2) That the economy must be open to greater ownership by a greater number of South Africans.
3) That credible competition law, and effective structures to administer that law, are necessary for an efficient functioning economy.
4) That an efficient, competitive economic environment, balancing the interests of workers, owners and consumers and focussed on development, will benefit all South Africans.
This then is the point of departure taken universally by the leaders of this nation. The historical perspective clearly recognises both the distortions present in our markets and the historical legacy of those distortions. Also recognised are the imperfections of the old Act and that the old regime did not properly protect the interests of competition in its greater sense, and the interests of all South Africans. Finally, it tells us that ownership of commerce must be broadened in scope.

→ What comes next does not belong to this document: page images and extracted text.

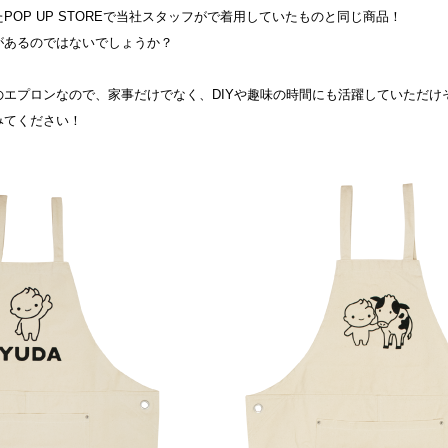
OP UP STOREで当社スタッフがで着用していたものと同じ商品！
があるのではないでしょうか？
エプロンなので、家事だけでなく、DIYや趣味の時間にも活躍していただけ
みてください！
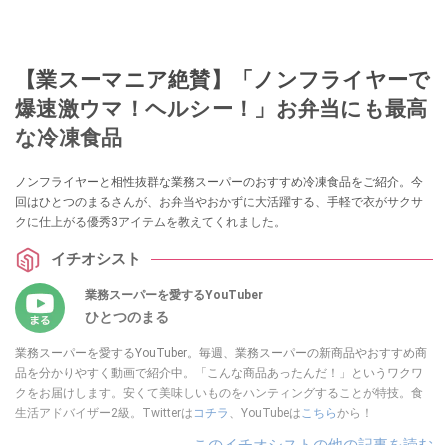
【業スーマニア絶賛】「ノンフライヤーで
爆速激ウマ！ヘルシー！」お弁当にも最高
な冷凍食品
ノンフライヤーと相性抜群な業務スーパーのおすすめ冷凍食品をご紹介。今
回はひとつのまるさんが、お弁当やおかずに大活躍する、手軽で衣がサクサ
クに仕上がる優秀3アイテムを教えてくれました。
イチオシスト
業務スーパーを愛するYouTuber
ひとつのまる
業務スーパーを愛するYouTuber。毎週、業務スーパーの新商品やおすすめ商
品を分かりやすく動画で紹介中。「こんな商品あったんだ！」というワクワ
クをお届けします。安くて美味しいものをハンティングすることが特技。食
生活アドバイザー2級。Twitterは
コチラ
、YouTubeは
こちら
から！
このイチオシストの他の記事を読む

The preamble then continues, telling us why these matters are important. The Act seeks to:
1) provide all South Africans equal opportunity to participate fairly in the national economy;
2) achieve a more effective and efficient economy in South Africa;
3) provide for markets in which consumers have access to, and can freely select, the quality and variety of goods and services they desire;
4) create greater capability and an environment for South Africans to compete effectively in international markets;
5) restrain particular trade practices which undermine a competitive economy;
6) regulate the transfer of economic ownership in keeping with the public interest;
7) establish independent institutions to monitor economic competition; and
8) give effect to the international law obligations of the Republic.
Clearly the Act sets out to achieve many things, none of which are in the least bit contentious. Each aim of the Act is intended to promote things that make sound commercial and political sense. Two matters stand out, firstly that the Act is intended to protect all South Africans, be it big business, small business or the individual seeking to make a living. The Act does not discriminate. By implication, the structures intended to enforce the Act should not discriminate in their duties. Also by implication, we should expect and demand that all matters are treated with an equal sense of urgency and conviction. This is especially so given the aim to broaden the concentrations of ownership in our economy.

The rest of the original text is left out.